News Release| The American Naturalist; Cal State L.A.
Dynamic predator-prey equilibrium of mussel beds
Cal State L.A.’s biological study featured in The American Naturalist

Pictured: A side-by-side image of a portion of a mussel bed before and one year after the experimental addition of sea stars in one of the CSULA research sites in British Columbia. The red arrows and orange cones show how the lower boundary of the mussel bed has receded up the shore as a result of predator foraging as predicted by the mathematical model. In the image on the right, large numbers of sea stars can be seen attacking the mussels.
Los Angeles, CA -- “Lower mussel bed boundary is not an absolute refuge, but a dynamic equilibrium between sea star predation and mussel growth,” according to a recent Cal State L.A. study published in The American Naturalist November 2011 issue.
The American Naturalist (http://www.asnamnat.org/amnat) is the oldest scientific journal in the world dedicated to the study of ecology, evolution, and behavior.
The article, entitled “Mussel Bed Boundaries as Dynamic Equilibria: Thresholds, Phase Shifts, and Alternative States,” features work conducted by Cal State L.A.’s professors of biological sciences, Robert Desharnais and Carlos Robles; postdoctoral associate and lead author Megan Donahue; and graduate student Patricia Arriola.
Funded by the National Science Foundation, the research provides ecologists vital information for the understanding of how physical disturbances shape the structure of populations and communities in near-shore marine ecosystems.
Using a mathematical model, CSULA’s scientists predict that the addition of predatory sea stars (Pisaster ochraceus) would raise the lower boundary of mussel beds, contrary to prior claims that mussel beds survive in a refuge from predation.
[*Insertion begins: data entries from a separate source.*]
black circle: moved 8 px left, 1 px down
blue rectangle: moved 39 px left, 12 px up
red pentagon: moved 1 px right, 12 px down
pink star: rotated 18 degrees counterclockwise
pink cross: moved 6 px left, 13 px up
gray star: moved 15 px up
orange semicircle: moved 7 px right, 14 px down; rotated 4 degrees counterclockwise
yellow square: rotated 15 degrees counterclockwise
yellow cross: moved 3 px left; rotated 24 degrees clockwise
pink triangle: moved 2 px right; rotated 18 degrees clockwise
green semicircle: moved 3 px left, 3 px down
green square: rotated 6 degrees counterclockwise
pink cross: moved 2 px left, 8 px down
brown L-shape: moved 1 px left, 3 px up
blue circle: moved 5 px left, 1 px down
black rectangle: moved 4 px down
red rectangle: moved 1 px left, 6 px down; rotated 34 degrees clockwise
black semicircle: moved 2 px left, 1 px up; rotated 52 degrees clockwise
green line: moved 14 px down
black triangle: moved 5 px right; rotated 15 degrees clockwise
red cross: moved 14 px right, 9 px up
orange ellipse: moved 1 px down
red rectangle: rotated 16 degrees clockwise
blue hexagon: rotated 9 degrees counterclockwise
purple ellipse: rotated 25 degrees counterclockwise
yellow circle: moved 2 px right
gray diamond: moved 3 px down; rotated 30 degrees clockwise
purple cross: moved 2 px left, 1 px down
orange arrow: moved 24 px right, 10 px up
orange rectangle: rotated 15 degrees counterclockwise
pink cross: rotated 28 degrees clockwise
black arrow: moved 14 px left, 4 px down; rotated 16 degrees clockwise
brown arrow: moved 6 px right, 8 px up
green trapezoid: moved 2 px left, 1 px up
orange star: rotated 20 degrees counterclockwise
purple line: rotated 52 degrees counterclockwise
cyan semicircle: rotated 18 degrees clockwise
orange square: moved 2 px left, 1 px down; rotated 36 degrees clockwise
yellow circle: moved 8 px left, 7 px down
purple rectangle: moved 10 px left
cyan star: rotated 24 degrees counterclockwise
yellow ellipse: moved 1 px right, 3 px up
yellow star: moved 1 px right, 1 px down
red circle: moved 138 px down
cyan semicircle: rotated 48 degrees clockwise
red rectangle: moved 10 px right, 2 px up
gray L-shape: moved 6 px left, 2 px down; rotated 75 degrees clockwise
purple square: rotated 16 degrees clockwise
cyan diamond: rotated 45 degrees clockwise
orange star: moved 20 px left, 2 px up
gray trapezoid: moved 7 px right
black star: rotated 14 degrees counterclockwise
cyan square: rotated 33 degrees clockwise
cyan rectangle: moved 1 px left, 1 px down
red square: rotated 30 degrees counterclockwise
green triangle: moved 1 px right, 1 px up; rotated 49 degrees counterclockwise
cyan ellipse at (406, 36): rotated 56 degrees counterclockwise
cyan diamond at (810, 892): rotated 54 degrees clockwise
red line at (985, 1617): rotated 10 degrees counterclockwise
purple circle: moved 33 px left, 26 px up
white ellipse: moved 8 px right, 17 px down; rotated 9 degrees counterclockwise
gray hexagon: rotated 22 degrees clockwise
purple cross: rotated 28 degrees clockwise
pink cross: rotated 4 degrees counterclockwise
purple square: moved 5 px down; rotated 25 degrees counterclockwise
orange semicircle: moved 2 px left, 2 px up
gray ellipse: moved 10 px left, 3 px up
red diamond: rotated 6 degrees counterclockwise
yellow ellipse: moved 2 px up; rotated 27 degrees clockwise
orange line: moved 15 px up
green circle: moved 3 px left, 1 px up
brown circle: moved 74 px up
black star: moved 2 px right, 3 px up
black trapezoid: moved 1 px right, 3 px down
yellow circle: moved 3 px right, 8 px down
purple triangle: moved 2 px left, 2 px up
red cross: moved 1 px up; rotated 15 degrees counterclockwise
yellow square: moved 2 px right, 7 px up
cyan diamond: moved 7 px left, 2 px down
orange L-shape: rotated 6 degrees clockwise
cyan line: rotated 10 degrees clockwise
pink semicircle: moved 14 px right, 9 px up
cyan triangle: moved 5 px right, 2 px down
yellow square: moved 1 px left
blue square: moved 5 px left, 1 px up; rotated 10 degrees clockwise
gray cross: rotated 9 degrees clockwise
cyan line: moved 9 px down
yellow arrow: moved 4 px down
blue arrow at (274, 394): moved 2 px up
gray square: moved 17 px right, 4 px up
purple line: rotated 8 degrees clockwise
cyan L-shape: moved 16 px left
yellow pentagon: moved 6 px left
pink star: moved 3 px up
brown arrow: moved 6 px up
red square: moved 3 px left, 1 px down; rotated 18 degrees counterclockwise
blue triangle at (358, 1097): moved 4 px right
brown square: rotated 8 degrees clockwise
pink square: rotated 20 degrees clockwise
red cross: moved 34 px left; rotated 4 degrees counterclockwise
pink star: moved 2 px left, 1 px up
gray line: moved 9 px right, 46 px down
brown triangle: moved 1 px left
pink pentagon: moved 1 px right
The phenomenon was demonstrated in a related field study by Robles and his students on the rocky shores of British Columbia, where adding sea stars caused the mussel bed to retract up shore, thus concluding that “there’s no absolute refuge from hungry predators.”
Desharnais said, “The research alters long held beliefs regarding the ecological mechanisms that cause species zonation in the marine intertidal zone.”